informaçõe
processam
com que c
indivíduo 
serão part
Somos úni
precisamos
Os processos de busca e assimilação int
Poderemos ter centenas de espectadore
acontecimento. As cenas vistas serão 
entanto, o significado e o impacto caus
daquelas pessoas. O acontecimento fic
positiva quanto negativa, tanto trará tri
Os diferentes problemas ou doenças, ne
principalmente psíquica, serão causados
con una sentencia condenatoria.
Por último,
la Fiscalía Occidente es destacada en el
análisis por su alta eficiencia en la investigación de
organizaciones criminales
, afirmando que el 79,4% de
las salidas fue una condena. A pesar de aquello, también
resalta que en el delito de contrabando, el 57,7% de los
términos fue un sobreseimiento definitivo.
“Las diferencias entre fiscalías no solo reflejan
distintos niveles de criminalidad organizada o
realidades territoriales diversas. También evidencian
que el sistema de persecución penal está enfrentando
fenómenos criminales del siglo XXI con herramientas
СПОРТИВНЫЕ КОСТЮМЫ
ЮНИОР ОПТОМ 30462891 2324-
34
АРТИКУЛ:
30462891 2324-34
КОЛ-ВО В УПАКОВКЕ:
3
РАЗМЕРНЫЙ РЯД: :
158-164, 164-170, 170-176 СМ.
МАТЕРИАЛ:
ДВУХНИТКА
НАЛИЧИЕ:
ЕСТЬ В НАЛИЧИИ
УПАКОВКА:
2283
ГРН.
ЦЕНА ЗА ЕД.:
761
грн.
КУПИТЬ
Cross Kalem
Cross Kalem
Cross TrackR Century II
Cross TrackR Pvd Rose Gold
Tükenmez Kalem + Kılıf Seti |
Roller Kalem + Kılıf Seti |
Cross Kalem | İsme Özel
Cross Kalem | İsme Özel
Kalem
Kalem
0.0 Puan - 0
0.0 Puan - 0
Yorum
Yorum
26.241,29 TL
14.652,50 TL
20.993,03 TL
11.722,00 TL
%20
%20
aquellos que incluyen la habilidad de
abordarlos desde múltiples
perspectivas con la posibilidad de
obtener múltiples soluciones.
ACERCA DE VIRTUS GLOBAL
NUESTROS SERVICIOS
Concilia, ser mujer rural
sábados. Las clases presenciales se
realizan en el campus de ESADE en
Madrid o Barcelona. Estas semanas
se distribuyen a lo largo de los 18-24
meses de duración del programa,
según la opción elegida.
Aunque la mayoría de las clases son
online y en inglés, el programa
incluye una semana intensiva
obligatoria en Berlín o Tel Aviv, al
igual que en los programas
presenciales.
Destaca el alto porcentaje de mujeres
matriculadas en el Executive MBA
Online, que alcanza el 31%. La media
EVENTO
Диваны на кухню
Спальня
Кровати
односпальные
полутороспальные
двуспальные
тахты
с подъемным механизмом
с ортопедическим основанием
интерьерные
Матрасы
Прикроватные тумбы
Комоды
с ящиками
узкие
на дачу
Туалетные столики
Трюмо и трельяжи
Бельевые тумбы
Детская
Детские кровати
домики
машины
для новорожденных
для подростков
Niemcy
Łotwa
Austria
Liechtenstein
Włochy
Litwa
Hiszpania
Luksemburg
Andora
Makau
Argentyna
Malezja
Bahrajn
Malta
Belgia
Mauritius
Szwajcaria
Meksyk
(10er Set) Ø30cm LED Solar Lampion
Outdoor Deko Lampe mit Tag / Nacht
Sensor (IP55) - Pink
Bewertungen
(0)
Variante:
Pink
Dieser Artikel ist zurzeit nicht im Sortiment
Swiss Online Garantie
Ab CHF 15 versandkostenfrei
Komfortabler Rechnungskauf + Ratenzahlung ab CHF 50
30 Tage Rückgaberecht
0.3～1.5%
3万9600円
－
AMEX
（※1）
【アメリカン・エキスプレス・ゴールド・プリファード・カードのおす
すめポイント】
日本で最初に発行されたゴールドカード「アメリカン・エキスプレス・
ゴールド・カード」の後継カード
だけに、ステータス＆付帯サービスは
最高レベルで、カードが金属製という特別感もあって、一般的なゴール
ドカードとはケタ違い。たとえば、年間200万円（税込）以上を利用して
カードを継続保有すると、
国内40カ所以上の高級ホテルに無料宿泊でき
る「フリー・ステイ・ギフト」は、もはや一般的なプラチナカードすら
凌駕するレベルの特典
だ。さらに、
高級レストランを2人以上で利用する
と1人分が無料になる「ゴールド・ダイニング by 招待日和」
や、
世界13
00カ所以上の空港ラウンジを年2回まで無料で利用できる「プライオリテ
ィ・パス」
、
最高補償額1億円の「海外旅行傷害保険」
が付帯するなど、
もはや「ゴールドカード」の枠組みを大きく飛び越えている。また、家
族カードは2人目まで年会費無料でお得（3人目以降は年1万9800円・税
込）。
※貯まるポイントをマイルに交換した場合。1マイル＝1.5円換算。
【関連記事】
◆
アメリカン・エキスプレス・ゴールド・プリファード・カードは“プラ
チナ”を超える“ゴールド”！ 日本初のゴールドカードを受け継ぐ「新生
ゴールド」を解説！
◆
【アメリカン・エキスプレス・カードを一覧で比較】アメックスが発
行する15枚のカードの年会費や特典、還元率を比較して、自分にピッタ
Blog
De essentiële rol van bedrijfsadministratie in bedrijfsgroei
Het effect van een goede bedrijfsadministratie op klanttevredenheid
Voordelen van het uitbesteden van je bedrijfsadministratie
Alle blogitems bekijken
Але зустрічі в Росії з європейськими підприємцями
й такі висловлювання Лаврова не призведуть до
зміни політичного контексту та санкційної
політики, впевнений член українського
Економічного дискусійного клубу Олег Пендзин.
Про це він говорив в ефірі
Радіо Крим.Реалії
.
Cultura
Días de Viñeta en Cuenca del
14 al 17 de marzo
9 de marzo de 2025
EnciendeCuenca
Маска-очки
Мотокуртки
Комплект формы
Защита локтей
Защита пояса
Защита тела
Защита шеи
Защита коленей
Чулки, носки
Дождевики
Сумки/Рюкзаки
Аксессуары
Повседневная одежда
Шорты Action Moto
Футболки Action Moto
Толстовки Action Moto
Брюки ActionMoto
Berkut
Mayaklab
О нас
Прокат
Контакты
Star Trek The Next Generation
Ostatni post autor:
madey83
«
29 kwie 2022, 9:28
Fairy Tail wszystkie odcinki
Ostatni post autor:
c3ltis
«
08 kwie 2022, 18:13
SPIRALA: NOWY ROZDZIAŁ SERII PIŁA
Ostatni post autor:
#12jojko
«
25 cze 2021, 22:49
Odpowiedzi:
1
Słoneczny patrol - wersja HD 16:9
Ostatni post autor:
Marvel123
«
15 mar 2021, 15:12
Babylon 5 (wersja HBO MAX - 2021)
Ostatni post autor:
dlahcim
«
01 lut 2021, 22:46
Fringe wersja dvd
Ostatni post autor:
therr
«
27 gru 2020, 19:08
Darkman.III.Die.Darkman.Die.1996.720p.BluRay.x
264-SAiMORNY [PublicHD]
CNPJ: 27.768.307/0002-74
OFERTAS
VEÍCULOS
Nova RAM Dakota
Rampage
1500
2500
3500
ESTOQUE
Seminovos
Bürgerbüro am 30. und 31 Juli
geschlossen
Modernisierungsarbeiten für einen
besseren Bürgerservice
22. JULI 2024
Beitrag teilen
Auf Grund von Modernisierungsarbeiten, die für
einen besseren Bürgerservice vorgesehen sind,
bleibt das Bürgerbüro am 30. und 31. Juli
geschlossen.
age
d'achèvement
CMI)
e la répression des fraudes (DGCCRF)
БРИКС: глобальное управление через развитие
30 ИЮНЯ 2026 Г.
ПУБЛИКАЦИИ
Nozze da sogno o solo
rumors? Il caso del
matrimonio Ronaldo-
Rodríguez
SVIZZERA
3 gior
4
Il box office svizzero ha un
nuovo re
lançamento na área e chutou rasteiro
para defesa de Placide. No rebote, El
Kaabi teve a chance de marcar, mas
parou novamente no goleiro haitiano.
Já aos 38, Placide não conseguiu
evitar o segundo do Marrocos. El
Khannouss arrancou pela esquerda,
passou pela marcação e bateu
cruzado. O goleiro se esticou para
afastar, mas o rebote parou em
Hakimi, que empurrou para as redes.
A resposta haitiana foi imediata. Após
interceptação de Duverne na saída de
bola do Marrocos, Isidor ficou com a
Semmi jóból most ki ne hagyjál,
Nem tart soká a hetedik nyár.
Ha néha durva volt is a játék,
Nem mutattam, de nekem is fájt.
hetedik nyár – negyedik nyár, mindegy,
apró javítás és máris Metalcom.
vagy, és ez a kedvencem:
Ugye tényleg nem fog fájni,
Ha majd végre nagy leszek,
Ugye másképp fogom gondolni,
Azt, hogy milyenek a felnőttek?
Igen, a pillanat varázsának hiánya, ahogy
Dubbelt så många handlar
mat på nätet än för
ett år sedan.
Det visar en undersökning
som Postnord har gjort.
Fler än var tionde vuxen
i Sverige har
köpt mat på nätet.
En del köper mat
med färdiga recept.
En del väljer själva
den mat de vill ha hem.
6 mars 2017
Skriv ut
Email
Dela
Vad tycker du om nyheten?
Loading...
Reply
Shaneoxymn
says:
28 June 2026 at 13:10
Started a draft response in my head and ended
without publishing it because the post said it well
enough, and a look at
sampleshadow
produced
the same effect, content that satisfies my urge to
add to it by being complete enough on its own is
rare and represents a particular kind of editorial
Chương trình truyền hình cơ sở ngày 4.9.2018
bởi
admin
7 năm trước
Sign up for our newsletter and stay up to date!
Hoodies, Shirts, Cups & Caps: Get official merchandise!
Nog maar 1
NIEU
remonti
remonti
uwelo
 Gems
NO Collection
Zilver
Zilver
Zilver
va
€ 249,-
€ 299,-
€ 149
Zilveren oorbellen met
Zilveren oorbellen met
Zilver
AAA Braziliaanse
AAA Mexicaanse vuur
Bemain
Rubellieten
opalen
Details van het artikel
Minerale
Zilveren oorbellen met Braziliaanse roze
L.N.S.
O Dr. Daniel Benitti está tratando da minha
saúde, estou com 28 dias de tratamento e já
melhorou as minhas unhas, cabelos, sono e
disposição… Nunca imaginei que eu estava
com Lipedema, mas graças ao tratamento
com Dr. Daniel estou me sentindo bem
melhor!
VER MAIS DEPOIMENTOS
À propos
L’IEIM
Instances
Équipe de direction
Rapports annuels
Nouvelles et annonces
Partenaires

* * * *

[Exercise objective]
Only lines containing the word "rebote" should appear in the answer, and every such line from the records above must be there.

[Response]
para defesa de Placide. No rebote, El
afastar, mas o rebote parou em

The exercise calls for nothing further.